ECONOMIC experts have warned lifting interest rates to combat rising inflation could derail the recovery.

The Ernst & Young Independent Treasury Economic Model (Item) Club said any increase in Bank of England base rate would be premature and could endanger economic recovery.

Item estimates the consumer price index (CPI) of inflation will peak at nearly four per cent in February, which could put the Bank of England under mounting pressure to raise its base rate.

But the group urged the MPC to "hold its nerve", predicting inflation will drop back to the two per cent target in 2012 once temporary pressures fall out of the economy.

Professor Peter Spencer of the University of York, chief economic adviser to the Item Club, said: "It's going to be a tense start to 2011.

"The fiscal retrenchment will keep GDP subdued, while commodity price rises and the VAT hike will push inflation close to four per cent and leave the MPC agonising over whether to increase the Bank base rate.

"However it's vital that the MPC stands firm. These are temporary pressures, domestic cost inflation remains low and CPI inflation will come back to heel in 2012 once the VAT increase falls out of the figures next January."

Prof Spencer added: "A premature rate rise would boost the pound, weakening the UK's ability to increase its exports – particularly into the emerging markets – which we have long maintained hold the key to the UK's economic recovery."

Item forecasts UK GDP growth of just 2.3 per cent this year, rising to 2.8 per cent in 2012.

It predicts consumers will feel the squeeze this year, after a bad 2010. In addition to rising commodity prices, the VAT rise to 20 per cent, and the increase in employees' National Insurance Contributions this April, Item also expects wage increases to remain below inflation throughout the year.

Item also warned of significant risk of rising unemployment, owing to public spending cuts. It expects the unemployment count to increase marginally to 8.1 per cent this summer before falling back to 6.8 per cent by 2015.

It also expects house prices to fall by over five per cent in the next 12 months, with only a gradual recovery in housing transactions in 2012.

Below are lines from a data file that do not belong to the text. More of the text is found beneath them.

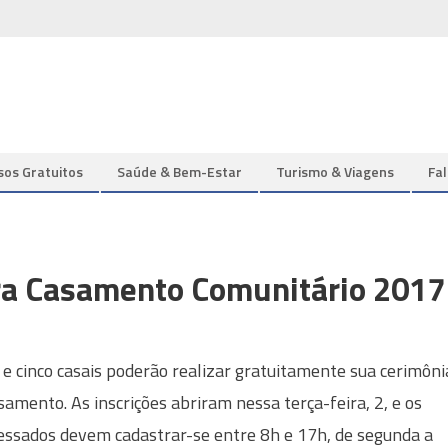
sos Gratuitos
Saúde & Bem-Estar
Turismo & Viagens
Fa
ra Casamento Comunitário 2017
 e cinco casais poderão realizar gratuitamente sua cerimôni
samento. As inscrições abriram nessa terça-feira, 2, e os
essados devem cadastrar-se entre 8h e 17h, de segunda a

Prof Spencer said: "It's going to be tough for UK consumers this year, who are going to have a lot less spare cash in their pockets. Household incomes are going to be squeezed yet again. Add to this the prospect of rising unemployment, and the outlook appears decidedly bleak.

"However, VAT and other increases will fall out of the CPI figures next spring, easing the pressure on disposable incomes, allowing households, the high street and the housing market to begin to share in the recovery in 2012."